I’ve been wondering about the recent prominence of Puja practice.
A Puja is of the world of feminine form as is the rest of the manifestation. It is useful if it opens our hearts and so connects us to Lee and the lineage. If it’s not doing this then it may be repetitive ritual worship. Much of the practice of the Vedas in India is about ritual observance and I haven’t seen a commensurate presence or practice of Karuna, compassion, here.
From Wikipedia on Vedanta. http://en.wikipedia.org/wiki/Vedanta
The Vedānta-sūtra are known by a variety of names, including (1) Brahma-sūtra, (2) Śārīraka, (3) Vyāsa-sūtra, (4) Bādarāyaṇa-sūtra, (5) Uttara-mīmāṁsā and (6) Vedānta-darśana. The cryptic aphorisms of the Vedanta Sutras are open to a variety of interpretations, resulting in the formation of numerous Vedanta schools, each interpreting the texts in its own way and producing its own sub-commentaries. Consistent throughout Vedanta, however, is the exhortation that ritual be eschewed in favor of the individual’s quest for truth through meditation governed by a loving morality, …
Don Juan also criticized ritual activity.
“The new seers realized the true role those sorcery practices played and decided to go directly into the process of making their assemblage points shift, avoiding all the other nonsense of rituals and incantations. Yet rituals and incantations are indeed necessary at one time in every warrior’s life. But only for purposes of luring one’s first attention away from the power of
self-absorption, which keeps his assemblage point rigidly fixed.” (This isn’t the more critical quote I remember. –Sounds like he is saying that it’s a means to an end, not an end in itself, so don’t get stuck there. – KK)
As far as I can remember Puja’s are not one of our practices. It was just something we did to close certain group spaces. Not as an end or a means. But maybe Lee said something about it that I’ve missed and certainly the times they have a changed.
Though I don’t appreciate the value of incense waving I heard indirectly from a more knowledgeable friend that burning incense attracts entities or the teacher. So what do I know it’s a big universe out there?
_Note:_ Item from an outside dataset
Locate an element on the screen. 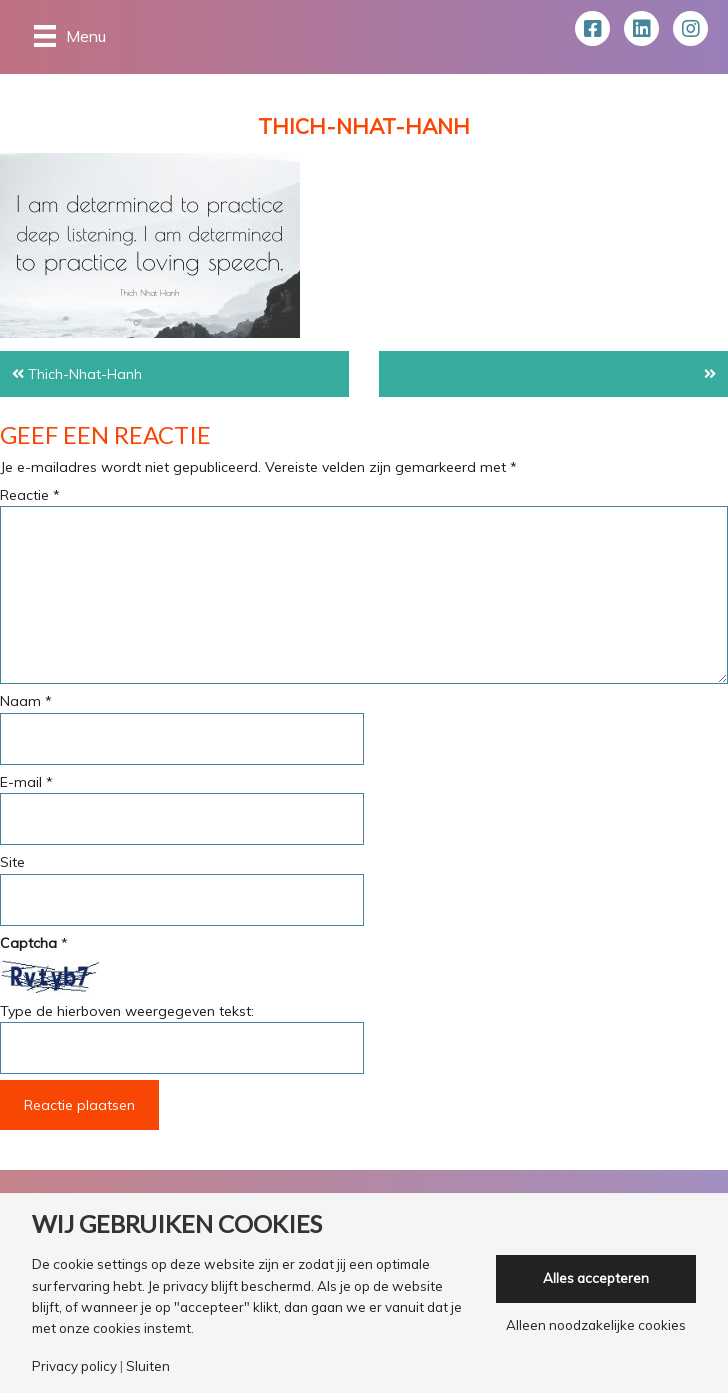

In a film about Nisargadata Maharaj, He is one of the 2 primary contemporary presenters of nondual thought, (though he had a definite edge to him that most contemporary nondual popularizes don’t.) it show’s him doing daily pujas to a host of Murtis displayed in his apartment and and elsewhere. He said something like, “You see me doing pujas and wonder why. This is a mystery for you.” Clearly despite of his awesome presentation of nondual thought, (I much prefer his words to Ramana’s, the contemporary Jesus of non-duality.) he, Nizargadata, had gotten whatever he did through the help of a Guru (Unlike Ramana.) and was grateful for the help and wanted to keep his Guru alive in his heart. (And it may also have been, probably was, a habit, or so goes my interpretation. – KK )
Another story along similar lines contributed by ‘Loud Sue’
…… Yes. There is a similar story about Gary Snyder’s first visit to Japan to study with a particular Zen master (whose name I don’t remember). He arrived at the temple to find the master doing all kinds of worship to the Buddha (incense, prayers, candles, the whole nine yards). He questioned the master later saying, “I thought that you were supposed to kill the Buddha” and the master said “You kill the Buddha, I will worship him”. So I guess we all have to draw our own conclusions.
Pujas, like Murtis and by Murtis I mean photographs, are they in themselves useful agencies without intent? Said another way – more rituals and murtis doesn’t necessarily mean anything more than more Pujas and Murtis.
Loud Sue again – You know whether or not pujas are useful for YOU. Of course we actually have to do the pujas fairly consistently for a while to draw some valid conclusions as to their usefulness for oneself. –
Murti-worship as distinct from idol-worship http://en.wikipedia.org/wiki/Murti
The notion that the term murti is equivalent to the English word “idol” is a misconception. The scholar Steven Rosen notes that early European missionaries were largely responsible for conflating the two terms by informing local Hindus that “idol” was the correct translation for “murti”. Furthermore, scholar Diana Eck explains that the term murti is defined in Sanskrit as “anything which has definite shape and limits; a form, body, figure; an embodiment, incarnation, or manifestation.” Thus, the murti is more than a likeness; it is the deity itself taken “form”. The uses of the word murti in the Upanishads and the Bhagavad-Gita suggest that the form is its essence.” Thus, a murti is considered to be more than a mere likeness of a deity, but rather a manifestation of the deity itself. The Murti is like a way to communicate with the abstract one god (Brahman) which creates, sustains, and dissolves creation.Some further words from Loud Sue. There is little attraction to pujas / rituals for me, so I participate in the ones I like My form(s) of Praise are just different than that. They show up for me in more ordinary ways.
The previous paragraph notwithstanding, I’m saying be vigilant we don’t consider forms as expressions of holiness or devotion.